Beans fall under the vegetable subgroup in the USDA Dietary Guidelines. However, beans are legumes and do not count as a vegetable serving. Rather, they count as a protein serving.

What Are Beans?

It can be difficult to know what food group beans belong to because the USDA and many other institutions refer to them as a subgroup of vegetables. However, beans belong in the legume family. According to Mayo Clinic, legumes are a class of vegetables. They can be eaten instead of meat, which is higher in fat and cholesterol.

There are many different types of beans. Some common bean types include this list of legumes:

  • Black beans
  • Pinto beans
  • Kidney beans
  • Cannellini beans
  • Garbanzo beans
  • Great northern beans
  • Soybeans
  • Mungbeans
  • Adzuki beans
  • Lima beans

The list of legumes also includes lentils and split peas, but most legumes that are highest in protein are beans.

If you follow a low-sodium or salt-free diet, such as the DASH diet, consider cooking your beans yourself. Many canned and frozen beans are high in sodium. Refried beans, chili beans and other pre-seasoned beans may also contain added ingredients, such as oil and lard, that can increase the calories, saturated fat and salt content of the beans.

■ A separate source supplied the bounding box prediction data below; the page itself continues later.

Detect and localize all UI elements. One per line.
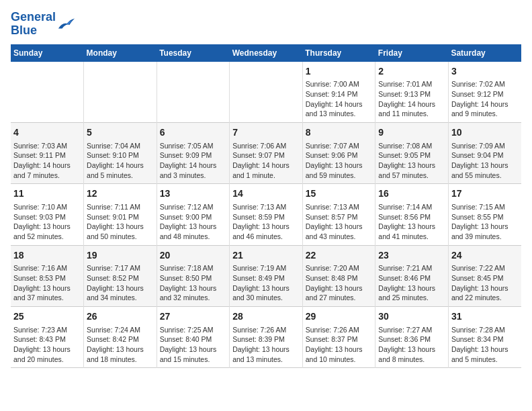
calendar-cell: 1Sunrise: 7:00 AM Sunset: 9:14 PM Daylig… [302,62,375,123]
calendar-cell: 2Sunrise: 7:01 AM Sunset: 9:13 PM Daylig… [375,62,449,123]
calendar-cell [230,62,303,123]
header-wednesday: Wednesday [230,44,303,62]
day-number: 12 [87,187,154,201]
day-number: 11 [13,187,81,201]
day-header-row: SundayMondayTuesdayWednesdayThursdayFrid… [11,44,521,62]
calendar-cell [157,62,230,123]
logo-text: General Blue [11,11,56,38]
calendar-cell: 13Sunrise: 7:12 AM Sunset: 9:00 PM Dayli… [157,184,230,245]
calendar-cell: 11Sunrise: 7:10 AM Sunset: 9:03 PM Dayli… [11,184,84,245]
day-info: Sunrise: 7:13 AM Sunset: 8:57 PM Dayligh… [306,202,373,242]
calendar-table: SundayMondayTuesdayWednesdayThursdayFrid… [11,44,521,369]
day-number: 9 [378,126,445,140]
calendar-cell: 21Sunrise: 7:19 AM Sunset: 8:49 PM Dayli… [230,245,303,306]
day-number: 25 [13,310,81,324]
day-info: Sunrise: 7:26 AM Sunset: 8:39 PM Dayligh… [232,325,300,365]
calendar-cell: 22Sunrise: 7:20 AM Sunset: 8:48 PM Dayli… [302,245,375,306]
header-tuesday: Tuesday [157,44,230,62]
day-info: Sunrise: 7:17 AM Sunset: 8:52 PM Dayligh… [87,263,154,303]
day-number: 2 [378,65,445,79]
header-friday: Friday [375,44,449,62]
day-number: 30 [378,310,445,324]
day-number: 31 [451,310,519,324]
day-number: 4 [13,126,81,140]
day-number: 22 [306,249,373,263]
calendar-cell: 23Sunrise: 7:21 AM Sunset: 8:46 PM Dayli… [375,245,449,306]
day-info: Sunrise: 7:11 AM Sunset: 9:01 PM Dayligh… [87,202,154,242]
calendar-cell: 6Sunrise: 7:05 AM Sunset: 9:09 PM Daylig… [157,122,230,183]
day-info: Sunrise: 7:28 AM Sunset: 8:34 PM Dayligh… [451,325,519,365]
logo-bird-icon [57,17,76,32]
day-info: Sunrise: 7:24 AM Sunset: 8:42 PM Dayligh… [87,325,154,365]
day-number: 8 [306,126,373,140]
calendar-cell: 17Sunrise: 7:15 AM Sunset: 8:55 PM Dayli… [448,184,521,245]
day-number: 15 [306,187,373,201]
calendar-cell: 18Sunrise: 7:16 AM Sunset: 8:53 PM Dayli… [11,245,84,306]
calendar-cell: 25Sunrise: 7:23 AM Sunset: 8:43 PM Dayli… [11,306,84,367]
day-number: 13 [160,187,227,201]
day-info: Sunrise: 7:03 AM Sunset: 9:11 PM Dayligh… [13,141,81,181]
calendar-cell: 9Sunrise: 7:08 AM Sunset: 9:05 PM Daylig… [375,122,449,183]
calendar-cell: 16Sunrise: 7:14 AM Sunset: 8:56 PM Dayli… [375,184,449,245]
calendar-cell: 14Sunrise: 7:13 AM Sunset: 8:59 PM Dayli… [230,184,303,245]
calendar-cell: 29Sunrise: 7:26 AM Sunset: 8:37 PM Dayli… [302,306,375,367]
day-number: 10 [451,126,519,140]
week-row: 11Sunrise: 7:10 AM Sunset: 9:03 PM Dayli… [11,184,521,245]
day-number: 24 [451,249,519,263]
header-monday: Monday [84,44,157,62]
day-info: Sunrise: 7:06 AM Sunset: 9:07 PM Dayligh… [232,141,300,181]
day-info: Sunrise: 7:02 AM Sunset: 9:12 PM Dayligh… [451,79,519,119]
day-number: 19 [87,249,154,263]
calendar-cell: 7Sunrise: 7:06 AM Sunset: 9:07 PM Daylig… [230,122,303,183]
day-info: Sunrise: 7:18 AM Sunset: 8:50 PM Dayligh… [160,263,227,303]
calendar-cell: 31Sunrise: 7:28 AM Sunset: 8:34 PM Dayli… [448,306,521,367]
day-info: Sunrise: 7:10 AM Sunset: 9:03 PM Dayligh… [13,202,81,242]
header-saturday: Saturday [448,44,521,62]
day-info: Sunrise: 7:01 AM Sunset: 9:13 PM Dayligh… [378,79,445,119]
day-info: Sunrise: 7:04 AM Sunset: 9:10 PM Dayligh… [87,141,154,181]
day-number: 28 [232,310,300,324]
day-number: 6 [160,126,227,140]
calendar-cell: 5Sunrise: 7:04 AM Sunset: 9:10 PM Daylig… [84,122,157,183]
day-info: Sunrise: 7:23 AM Sunset: 8:43 PM Dayligh… [13,325,81,365]
day-number: 29 [306,310,373,324]
day-info: Sunrise: 7:05 AM Sunset: 9:09 PM Dayligh… [160,141,227,181]
calendar-cell [11,62,84,123]
week-row: 18Sunrise: 7:16 AM Sunset: 8:53 PM Dayli… [11,245,521,306]
logo-general: General [11,10,56,24]
week-row: 25Sunrise: 7:23 AM Sunset: 8:43 PM Dayli… [11,306,521,367]
day-number: 3 [451,65,519,79]
header-thursday: Thursday [302,44,375,62]
header-sunday: Sunday [11,44,84,62]
day-info: Sunrise: 7:07 AM Sunset: 9:06 PM Dayligh… [306,141,373,181]
calendar-cell: 26Sunrise: 7:24 AM Sunset: 8:42 PM Dayli… [84,306,157,367]
calendar-cell: 3Sunrise: 7:02 AM Sunset: 9:12 PM Daylig… [448,62,521,123]
calendar-cell: 8Sunrise: 7:07 AM Sunset: 9:06 PM Daylig… [302,122,375,183]
week-row: 4Sunrise: 7:03 AM Sunset: 9:11 PM Daylig… [11,122,521,183]
day-info: Sunrise: 7:19 AM Sunset: 8:49 PM Dayligh… [232,263,300,303]
day-number: 17 [451,187,519,201]
day-number: 1 [306,65,373,79]
day-info: Sunrise: 7:09 AM Sunset: 9:04 PM Dayligh… [451,141,519,181]
day-info: Sunrise: 7:00 AM Sunset: 9:14 PM Dayligh… [306,79,373,119]
calendar-cell: 19Sunrise: 7:17 AM Sunset: 8:52 PM Dayli… [84,245,157,306]
week-row: 1Sunrise: 7:00 AM Sunset: 9:14 PM Daylig… [11,62,521,123]
day-info: Sunrise: 7:08 AM Sunset: 9:05 PM Dayligh… [378,141,445,181]
day-info: Sunrise: 7:27 AM Sunset: 8:36 PM Dayligh… [378,325,445,365]
day-info: Sunrise: 7:21 AM Sunset: 8:46 PM Dayligh… [378,263,445,303]
page-header: General Blue [11,11,521,38]
day-info: Sunrise: 7:16 AM Sunset: 8:53 PM Dayligh… [13,263,81,303]
calendar-cell: 4Sunrise: 7:03 AM Sunset: 9:11 PM Daylig… [11,122,84,183]
day-info: Sunrise: 7:20 AM Sunset: 8:48 PM Dayligh… [306,263,373,303]
day-info: Sunrise: 7:12 AM Sunset: 9:00 PM Dayligh… [160,202,227,242]
day-number: 18 [13,249,81,263]
calendar-cell: 20Sunrise: 7:18 AM Sunset: 8:50 PM Dayli… [157,245,230,306]
day-info: Sunrise: 7:13 AM Sunset: 8:59 PM Dayligh… [232,202,300,242]
day-info: Sunrise: 7:15 AM Sunset: 8:55 PM Dayligh… [451,202,519,242]
day-number: 5 [87,126,154,140]
day-info: Sunrise: 7:22 AM Sunset: 8:45 PM Dayligh… [451,263,519,303]
calendar-cell: 28Sunrise: 7:26 AM Sunset: 8:39 PM Dayli… [230,306,303,367]
day-number: 27 [160,310,227,324]
calendar-cell: 24Sunrise: 7:22 AM Sunset: 8:45 PM Dayli… [448,245,521,306]
logo-blue: Blue [11,24,37,37]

Read more: What Pulses Are and Why You Should Be Eating Them

Beans Are Protein Sources

ChooseMyPlate.gov includes beans as a source of protein that counts toward your daily servings of protein. Beans stack up alongside traditional sources of protein, which are mainly animal products such as eggs, poultry, game meat, deli meat and seafood.

According to the USDA, the top 10 beans in terms of protein include:

  • Soybeans: 31.3 grams of protein per 1 cup
  • Large white beans: 17.4 grams of protein per 1 cup
  • Cranberry (roman) beans: 16.5 grams of protein per 1 cup
  • Pinto beans: 15.4 grams of protein per 1 cup
  • Kidney beans: 15.3 grams of protein per 1 cup
  • Black beans: 15.2 grams of protein per 1 cup
  • Navy beans: 15 grams of protein per cup
  • Lima beans: 14.7 grams of protein per cup

If increasing your protein intake is your goal, consider substituting beans for animal protein. Beans are naturally cholesterol-free, making them a heart-healthy protein source for vegans, vegetarians and carnivores alike.

Read more: 10 Vegan Protein Sources - Some Will Surprise You

Consume More Beans

Add beans to your list of legumes to consume regularly. As you increase your consumption of beans for the many health benefits and nutrients, do not forget to eat your vegetables.

Beans are not substituted for vegetables because both of these foods are important in a well-rounded diet. However, beans can be substituted for animal-based protein sources.

You can add beans to soups, salads, stews, chilis and more. To consume beans and vegetables in one sitting, make a minestrone soup or vegetable chili. In doing so, you will have enjoyed both a vegetable serving and a protein serving.